The Exchange believes that the proposed Targeted Step-Up Tier 1 is
reasonable because it would provide Members with an additional
incentive to achieve certain volume thresholds on the Exchange. As
noted above, volume-based incentives and discounts have been widely
adopted by exchanges, including the Exchange, and are equitable and not
unfairly discriminatory because they are open to all Members on an
equal basis and provide additional benefits or discounts that are
reasonably related to the value to an exchange's market quality
associated with higher levels of market activity, such as higher levels
of liquidity provision and/or growth patterns and the introduction of
higher volumes of orders into the price and volume discovery process.
The Exchange believes the proposed Targeted Step-Up Tier 1 is equitable
and not unfairly discriminatory for these same reasons, as it is
available to all Members and is designed to encourage Members to
increase their order flow in the Targeted Step-Up Securities to the
Exchange, thereby contributing to a deeper and more liquid market in
such securities and a more robust and well-balanced market ecosystem on
the Exchange to the benefit of all Members, as well as enhancing the
attractiveness of the Exchange as a trading venue, as described above.

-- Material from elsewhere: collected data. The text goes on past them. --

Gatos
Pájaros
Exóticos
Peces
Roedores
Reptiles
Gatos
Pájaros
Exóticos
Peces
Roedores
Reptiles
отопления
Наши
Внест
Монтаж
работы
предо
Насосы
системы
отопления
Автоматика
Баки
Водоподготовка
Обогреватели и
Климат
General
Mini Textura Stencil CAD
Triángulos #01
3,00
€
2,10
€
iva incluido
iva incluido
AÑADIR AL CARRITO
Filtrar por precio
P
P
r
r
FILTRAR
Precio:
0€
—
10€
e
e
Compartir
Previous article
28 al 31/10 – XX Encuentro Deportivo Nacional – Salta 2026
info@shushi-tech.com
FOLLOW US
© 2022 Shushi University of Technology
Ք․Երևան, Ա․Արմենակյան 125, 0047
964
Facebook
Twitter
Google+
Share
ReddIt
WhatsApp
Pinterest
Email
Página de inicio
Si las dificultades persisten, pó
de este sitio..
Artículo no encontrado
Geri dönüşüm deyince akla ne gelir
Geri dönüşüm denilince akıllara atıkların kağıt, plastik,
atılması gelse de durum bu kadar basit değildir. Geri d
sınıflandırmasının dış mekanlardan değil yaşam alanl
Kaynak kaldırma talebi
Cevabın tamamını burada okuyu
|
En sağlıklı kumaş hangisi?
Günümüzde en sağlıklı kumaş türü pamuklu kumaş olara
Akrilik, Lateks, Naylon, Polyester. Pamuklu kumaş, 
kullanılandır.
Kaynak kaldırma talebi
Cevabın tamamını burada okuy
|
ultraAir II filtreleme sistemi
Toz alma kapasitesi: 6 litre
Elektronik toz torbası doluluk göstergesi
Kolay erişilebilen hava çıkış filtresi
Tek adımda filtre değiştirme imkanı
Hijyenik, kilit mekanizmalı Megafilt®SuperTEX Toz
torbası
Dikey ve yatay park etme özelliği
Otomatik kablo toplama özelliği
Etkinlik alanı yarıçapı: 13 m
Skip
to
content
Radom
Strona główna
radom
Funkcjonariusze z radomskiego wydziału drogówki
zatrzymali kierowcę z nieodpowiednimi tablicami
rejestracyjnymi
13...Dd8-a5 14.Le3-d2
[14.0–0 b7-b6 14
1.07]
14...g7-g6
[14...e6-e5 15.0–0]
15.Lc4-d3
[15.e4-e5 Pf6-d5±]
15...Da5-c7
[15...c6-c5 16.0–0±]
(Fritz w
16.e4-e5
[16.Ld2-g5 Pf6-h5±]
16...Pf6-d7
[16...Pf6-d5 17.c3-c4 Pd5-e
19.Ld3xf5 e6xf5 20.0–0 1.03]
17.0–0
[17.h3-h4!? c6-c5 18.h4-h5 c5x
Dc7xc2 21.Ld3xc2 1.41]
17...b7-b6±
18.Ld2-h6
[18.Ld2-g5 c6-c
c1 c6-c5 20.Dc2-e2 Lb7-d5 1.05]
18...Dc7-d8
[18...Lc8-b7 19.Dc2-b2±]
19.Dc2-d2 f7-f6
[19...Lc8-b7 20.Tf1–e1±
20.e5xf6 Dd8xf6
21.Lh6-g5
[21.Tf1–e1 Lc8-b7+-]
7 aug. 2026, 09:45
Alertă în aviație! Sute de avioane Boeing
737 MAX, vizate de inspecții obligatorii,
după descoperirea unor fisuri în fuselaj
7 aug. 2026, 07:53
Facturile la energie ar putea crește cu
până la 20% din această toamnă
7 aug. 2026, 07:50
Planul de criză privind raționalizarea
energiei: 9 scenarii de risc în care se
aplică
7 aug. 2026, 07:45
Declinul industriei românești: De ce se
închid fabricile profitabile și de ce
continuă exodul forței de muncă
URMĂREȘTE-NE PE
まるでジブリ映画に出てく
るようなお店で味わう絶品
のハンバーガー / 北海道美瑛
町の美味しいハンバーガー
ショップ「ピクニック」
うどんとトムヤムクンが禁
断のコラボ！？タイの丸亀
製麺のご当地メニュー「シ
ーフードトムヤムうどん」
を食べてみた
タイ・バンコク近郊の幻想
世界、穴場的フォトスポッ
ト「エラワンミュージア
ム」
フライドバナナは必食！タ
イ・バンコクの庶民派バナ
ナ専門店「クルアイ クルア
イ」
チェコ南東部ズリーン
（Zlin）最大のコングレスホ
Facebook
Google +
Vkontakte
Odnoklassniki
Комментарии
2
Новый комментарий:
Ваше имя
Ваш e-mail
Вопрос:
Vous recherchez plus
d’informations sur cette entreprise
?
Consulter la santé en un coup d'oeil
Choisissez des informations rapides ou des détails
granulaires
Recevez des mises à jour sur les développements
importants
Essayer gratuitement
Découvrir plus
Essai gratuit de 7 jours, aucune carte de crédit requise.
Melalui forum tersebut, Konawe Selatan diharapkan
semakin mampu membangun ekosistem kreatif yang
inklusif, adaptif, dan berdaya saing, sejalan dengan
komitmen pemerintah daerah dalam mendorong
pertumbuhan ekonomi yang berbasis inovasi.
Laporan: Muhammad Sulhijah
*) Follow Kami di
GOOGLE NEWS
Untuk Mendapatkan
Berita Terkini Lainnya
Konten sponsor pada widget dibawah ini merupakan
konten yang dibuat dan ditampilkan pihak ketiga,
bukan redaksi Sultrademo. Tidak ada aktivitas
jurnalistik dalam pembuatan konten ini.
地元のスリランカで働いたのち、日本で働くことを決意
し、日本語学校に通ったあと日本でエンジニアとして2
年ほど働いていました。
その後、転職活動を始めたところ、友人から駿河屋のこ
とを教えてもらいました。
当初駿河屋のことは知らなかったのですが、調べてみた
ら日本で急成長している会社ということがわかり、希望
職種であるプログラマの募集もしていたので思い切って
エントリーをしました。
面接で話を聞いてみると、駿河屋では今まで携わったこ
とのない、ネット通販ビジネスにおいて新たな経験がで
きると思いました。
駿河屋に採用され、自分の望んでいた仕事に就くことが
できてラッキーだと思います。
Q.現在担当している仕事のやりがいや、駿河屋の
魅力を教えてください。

The Exchange also believes that including qualification criteria
for Targeted Step-Up Tier 1 that is based on achieving a volume
threshold in certain specified securities (i.e., the Targeted Step-Up
Securities) is reasonable, equitable, and non-discriminatory because,
as noted above, the Exchange is seeking to improve its market quality,
and thus increase its attractiveness as a trading venue, with respect
to such securities by incentivizing Members to increase their order
flow in such securities to the Exchange. In turn, the Exchange believes
such increased order flow would provide increased execution
opportunities and deeper liquidity in such securities and that the
resulting increased participation in the trading of these securities
would increase the diversity of securities actively traded on the
Exchange as well as the notional market share traded on the Exchange,
thereby contributing to a more robust
[[Page 64252]]
and well-balanced market ecosystem on the Exchange to the benefit of
all Members and market participants. Additionally, the Exchange notes
that the Targeted Step-Up Tier 1 is comparable to the Exchange's DLI
Tiers, as well as other pricing tiers adopted by other exchanges that
provide an enhanced rebate or supplemental incentive for firms that
achieve a specified volume threshold in a specified group of
securities.\24\
---------------------------------------------------------------------------
\24\ See supra notes 14-15.
---------------------------------------------------------------------------
The Exchange believes the required criteria for the Targeted Step-
Up Tier 1 are reasonable, as they provide two different types of volume
thresholds that a Member may choose from in order to receive the
corresponding additive rebate (i.e., a Step-Up ADAV threshold and an
ADAV threshold), and the Exchange believes such criteria are attainable
for many market participants and are reasonably related to the enhanced
market quality that the Targeted Step-Up Tier 1 is designed to promote,
as described above. The Exchange also notes that the proposed tier/
rebate would not adversely impact any Member's ability to qualify for
other reduced fee or enhanced rebate tiers. Should a Member not meet
the proposed criteria under the proposed tier, the Member would merely
not receive the corresponding proposed additive rebate.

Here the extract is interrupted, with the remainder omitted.